In this event, observed on March 12 and 13, 2016 by NASA’s Solar Dynamics Observatory and the European Space Agency and NASA’s SOHO (Solar and Heliospheric Observatory), scientists saw the release of a hot layer of solar material over a magnetoactive region on the Sun’s surface. The throw was too large for the jet, but too narrow for the CME. Within half an hour, a second, cooler layer of material on the surface also began to erupt from the same location, but eventually fell again in a partial eruption.

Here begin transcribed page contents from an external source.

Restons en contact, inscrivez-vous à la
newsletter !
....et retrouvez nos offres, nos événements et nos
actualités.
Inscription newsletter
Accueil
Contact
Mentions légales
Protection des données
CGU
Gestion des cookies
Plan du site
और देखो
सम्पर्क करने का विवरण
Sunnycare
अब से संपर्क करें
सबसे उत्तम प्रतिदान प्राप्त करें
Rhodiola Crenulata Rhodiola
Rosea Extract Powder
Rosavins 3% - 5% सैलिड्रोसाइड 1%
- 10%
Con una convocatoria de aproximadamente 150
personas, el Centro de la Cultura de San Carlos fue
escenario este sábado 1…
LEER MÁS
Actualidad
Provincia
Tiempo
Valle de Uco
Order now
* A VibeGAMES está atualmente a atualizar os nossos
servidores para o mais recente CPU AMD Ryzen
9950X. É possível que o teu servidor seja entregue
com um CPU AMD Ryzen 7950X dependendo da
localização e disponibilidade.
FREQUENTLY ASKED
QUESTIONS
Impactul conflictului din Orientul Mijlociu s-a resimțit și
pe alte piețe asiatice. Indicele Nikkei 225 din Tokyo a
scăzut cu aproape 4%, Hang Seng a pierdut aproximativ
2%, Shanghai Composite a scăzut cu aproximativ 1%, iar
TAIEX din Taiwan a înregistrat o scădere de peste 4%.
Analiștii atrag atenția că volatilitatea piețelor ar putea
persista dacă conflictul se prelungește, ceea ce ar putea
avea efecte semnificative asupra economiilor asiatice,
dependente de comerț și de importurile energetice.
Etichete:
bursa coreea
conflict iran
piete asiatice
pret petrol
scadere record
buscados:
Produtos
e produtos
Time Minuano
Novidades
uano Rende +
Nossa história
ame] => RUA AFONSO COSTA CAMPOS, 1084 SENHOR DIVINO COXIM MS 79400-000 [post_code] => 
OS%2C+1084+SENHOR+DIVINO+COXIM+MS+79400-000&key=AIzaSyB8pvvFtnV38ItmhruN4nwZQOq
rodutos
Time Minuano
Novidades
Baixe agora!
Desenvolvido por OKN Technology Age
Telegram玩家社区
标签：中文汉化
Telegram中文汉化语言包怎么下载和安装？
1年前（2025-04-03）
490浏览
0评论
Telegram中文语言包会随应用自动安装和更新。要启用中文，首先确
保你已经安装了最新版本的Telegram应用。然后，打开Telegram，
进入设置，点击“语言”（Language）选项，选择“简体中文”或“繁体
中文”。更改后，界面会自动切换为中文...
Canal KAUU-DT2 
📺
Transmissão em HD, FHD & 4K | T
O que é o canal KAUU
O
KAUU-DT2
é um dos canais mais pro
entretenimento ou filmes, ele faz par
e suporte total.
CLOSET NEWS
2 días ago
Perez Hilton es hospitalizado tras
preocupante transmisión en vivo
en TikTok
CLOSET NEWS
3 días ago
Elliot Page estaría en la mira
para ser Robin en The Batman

Observing the eruption with both jet and CME characteristics informs scientists that they are caused by an unusual mechanism.
With this new insight, scientists can apply all of their knowledge of jets to the CME. The event also informs scientists that partial eruptions are occurring in the same spectrum, but collide with some as yet unknown limiter that controls their energy and prevents them from leaving the Sun.
Understanding the mechanism behind these events, especially the CME, is critical to predicting when a violent eruption could cause destruction on Earth. CMEs, in particular, release large clouds of high-energy charged particles and magnetic fields that flow through the solar system and can cause a storm of high-energy particles and dangerous activity for astronauts, space technology and utilities on Earth.
By simulating a new eruption of Rosetta and others like it, scientists hope to find out which root mechanism causes solar eruptions and determines their characteristics. Finding the trigger could eventually allow scientists to predict when a violent eruption could threaten Earth and Mars a few hours before the event, giving astronauts and spacecraft operators ample time to take precautions.